* DATASET *

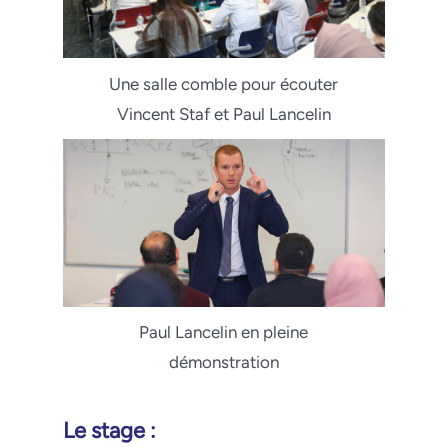
Une salle comble pour écouter
Vincent Staf et Paul Lancelin
Paul Lancelin en pleine
démonstration
Le stage :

* EXERCISE DETAILS *
Copy only the stretch running from the line containing "Paul Lancelin en pleine" to the final line of the entries, both ends included, exactly as it stands.

* RESULT *
Paul Lancelin en pleine
démonstration
Le stage :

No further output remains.